Output for assignment inference
To assess participants’ interpretations of how colors mapped onto objects to be discarded, we devised a recycling classification task. Participants saw images of unlabeled colored bins along with the name of object to discard (e.g. paper or trash) and they reported which colored bin was the correct one for discarding the object. It has previously been established that asking participants to interpret messages encoded in unlabeled perceptual features reveals how observers extract meaning from visual media (Zacks & Tversky, 1999).
Hypotheses about assignment color inference
We proposed and evaluated two hypotheses about how people perform assignment color inference. When people are given a single object and are asked to map it onto one color from a given set of colors, the local assignment hypothesis predicts that they simply match the object with its most strongly associated color. This means that two different objects could be mapped to the same color if that color is the strongest associate for both objects. In contrast, the global assignment hypothesis predicts that people not only consider the association strength between the object and candidate colors, but also account for the association strengths between all other objects and colors within the scope of the color-coding system. This can result in pairing colors with objects that are weakly associated if it results in better overall pairings for all objects considered.

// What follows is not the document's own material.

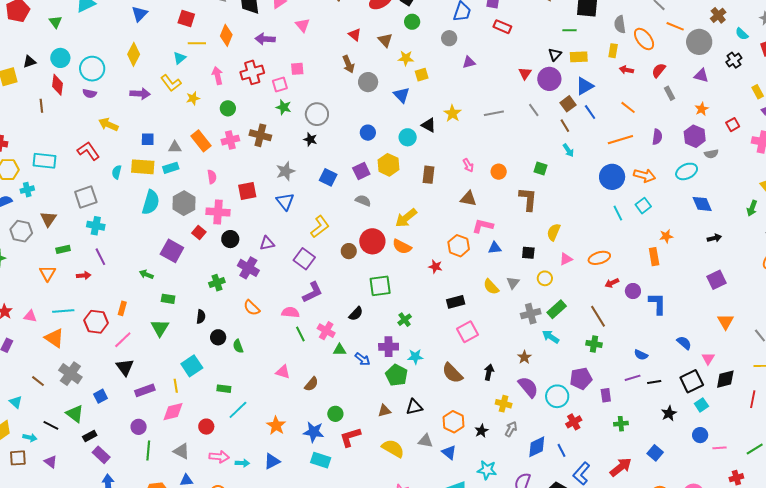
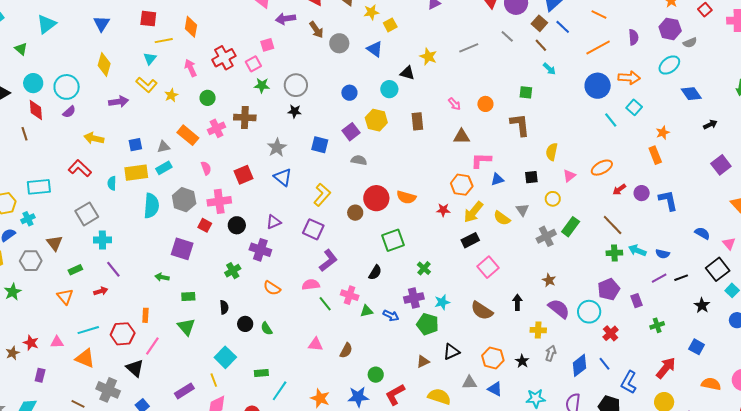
purple arrow: (265, 39) -> (286, 19), moved
purple semicircle: (90, 93) -> (69, 112), turned -40
yellow arrow: (406, 218) -> (473, 212), moved
cyan arrow: (551, 337) -> (637, 250), moved
black triangle: (125, 367) -> (135, 368), moved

In this study, we investigated assignment color inference in two experiments. Experiment 1 tested whether people perform local or global assignment in a simple scenario with two objects (paper and trash) and sets of two colors. We chose paper and trash because the colors most associated with these objects are distinct (see Fig. 4 and Additional file 1: Table S2). This avoids conflicts that arise from one-to-many and many-to-one mappings and therefore makes the task relatively easy, at least when one of the colors is strongly associated with paper and the other is strongly associated with trash. Experiment 2 tested whether people can still perform assignment inference with a larger set of six objects and six colors that contain conflicts due to one-to-many and many-to-one mappings. These conflicts make the task of selecting which six colors to use a nontrivial one. We determined which colors to use by designing different merit functions and solving the corresponding encoding assignment problems.